If you have ever been on a team you may know that some of the most lasting memories are not of the competitions, but the bus rides and downtime enjoyments.  Each night we gathered in the fireplace room, some of us enjoying the delight of burning real wood in a huge fireplace on a cool night (it was chilly for mountain NC in April the whole time).  We sat on in soft chairs late into the night.  We sat in beside the fire on the floor and made each other laugh.  One participant had her young children with her – we welcomed them and gave our arms and attention to making that work well.  We toasted mocktails over what we share, even as we know we all have different stories and liturgical leanings.   The value of continuing education cannot be measured by notes and texts and PowerPoint alone.  An incarnation-centered faith learns from the time together and the feasting too. The blessing of the Gathering of Leaders is truly living into being teammates, as players who do not know it all, who know we cannot do it all, who need each other, and the power of the sacraments to guide Jesus’ people right now.  This is the treasure I left the Carolina mountains with – new friends, fresh ideas, and once more being reminded that none of us are standing alone on a high dive above an unknown pool.
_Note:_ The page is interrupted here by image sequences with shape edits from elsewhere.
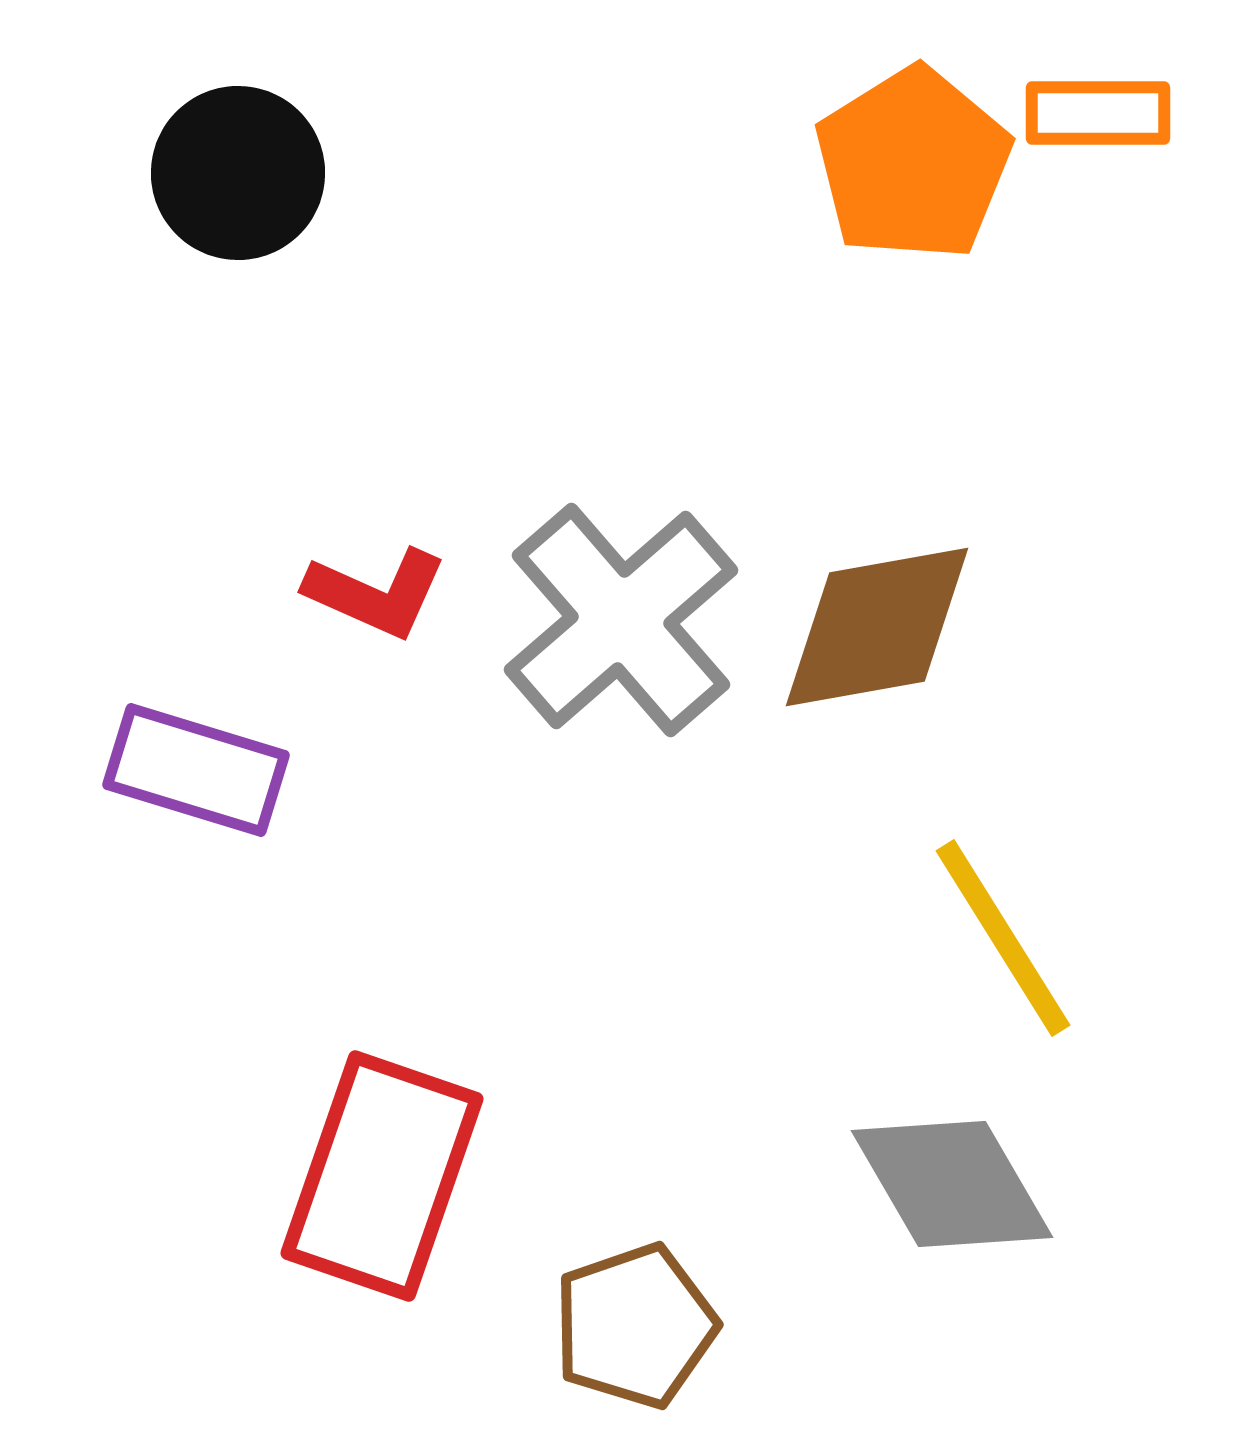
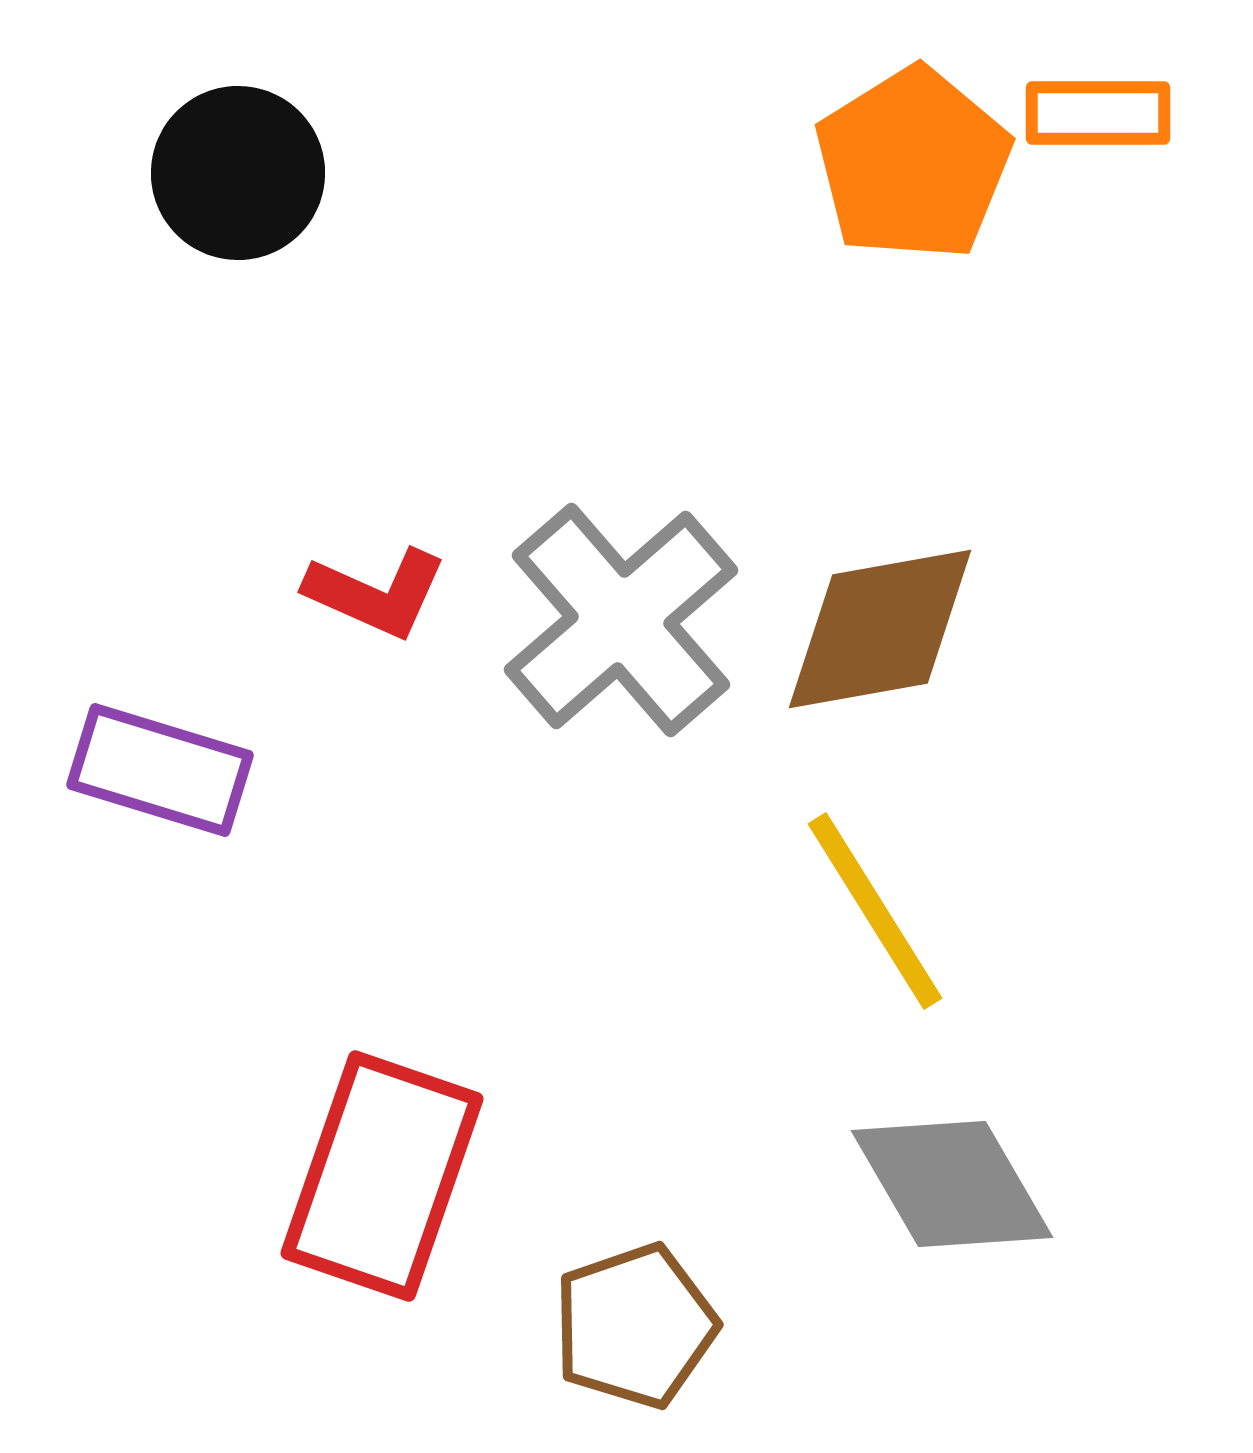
brown diamond: moved 3 px right, 2 px down
purple rectangle: moved 36 px left
yellow line: moved 128 px left, 27 px up
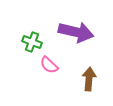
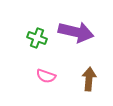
green cross: moved 5 px right, 4 px up
pink semicircle: moved 3 px left, 11 px down; rotated 24 degrees counterclockwise
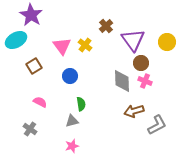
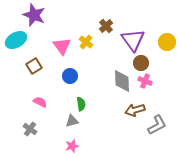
purple star: moved 3 px right; rotated 10 degrees counterclockwise
yellow cross: moved 1 px right, 3 px up
brown arrow: moved 1 px right, 1 px up
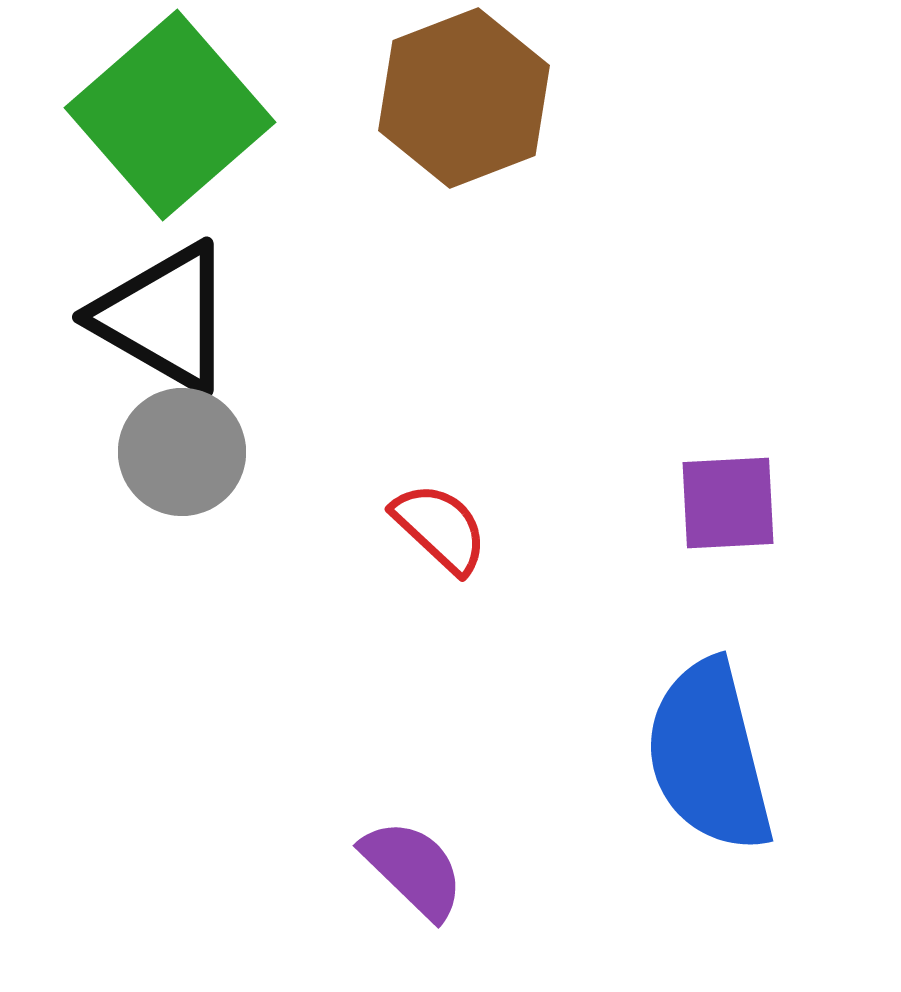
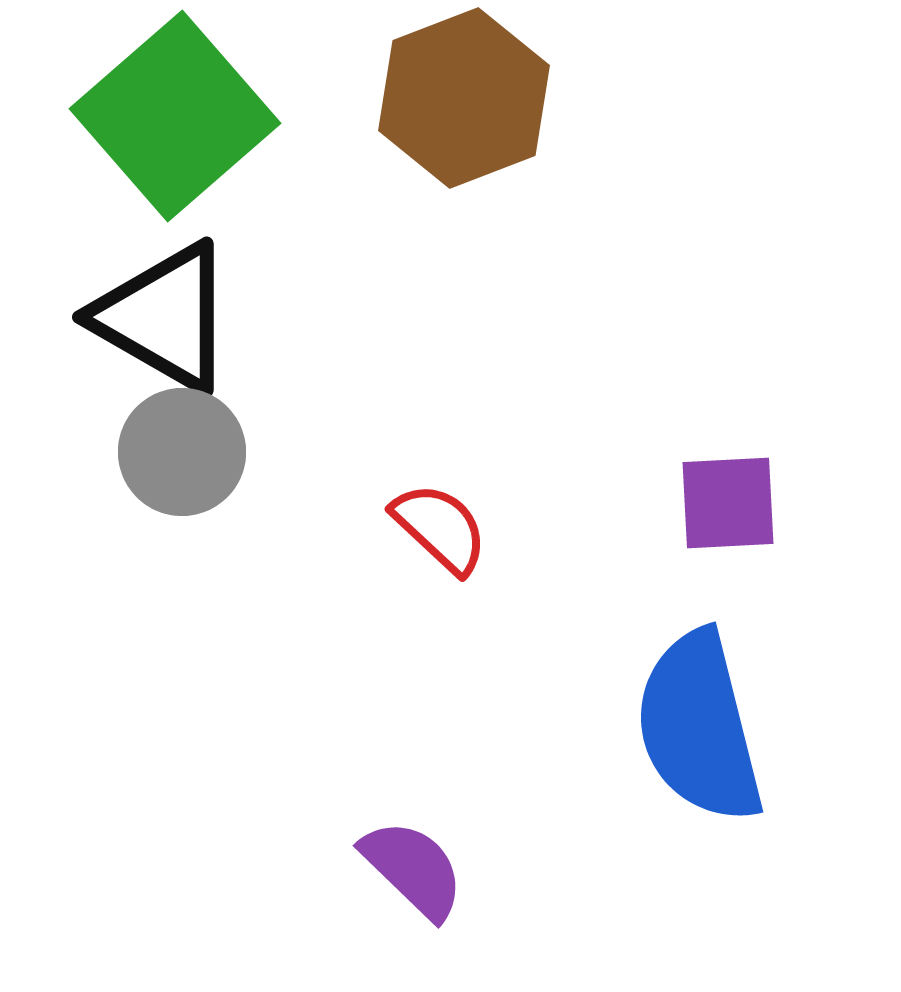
green square: moved 5 px right, 1 px down
blue semicircle: moved 10 px left, 29 px up
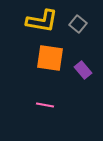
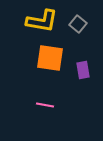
purple rectangle: rotated 30 degrees clockwise
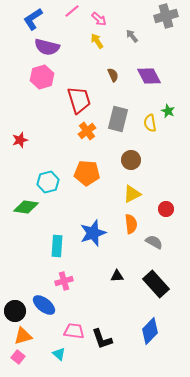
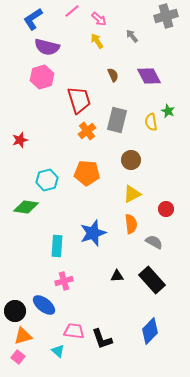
gray rectangle: moved 1 px left, 1 px down
yellow semicircle: moved 1 px right, 1 px up
cyan hexagon: moved 1 px left, 2 px up
black rectangle: moved 4 px left, 4 px up
cyan triangle: moved 1 px left, 3 px up
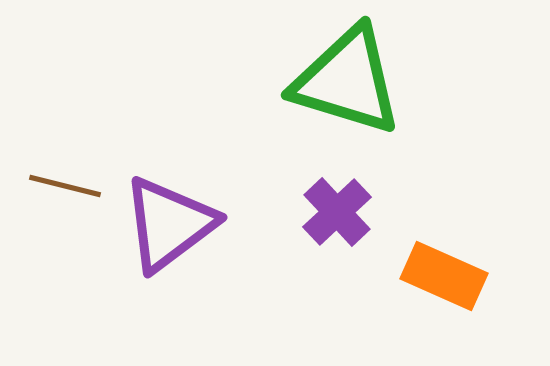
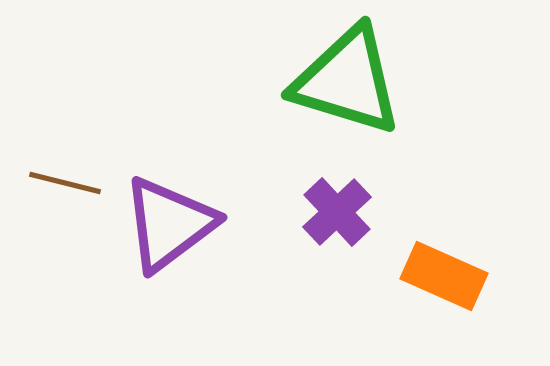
brown line: moved 3 px up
My first GOL offered a beautiful and deep embrace of connection and mutuality  – which embodies the very name of this network: a gathering of leaders. 

The Reverend Jane Gober is the Rector at Christ Church in Ridley Park, Pennsylvania.  For two decades before ordination, she served as a lay leader in lifelong formation across the Episcopal Church. She is a fan of college baseball, professional soccer, and excellent espresso.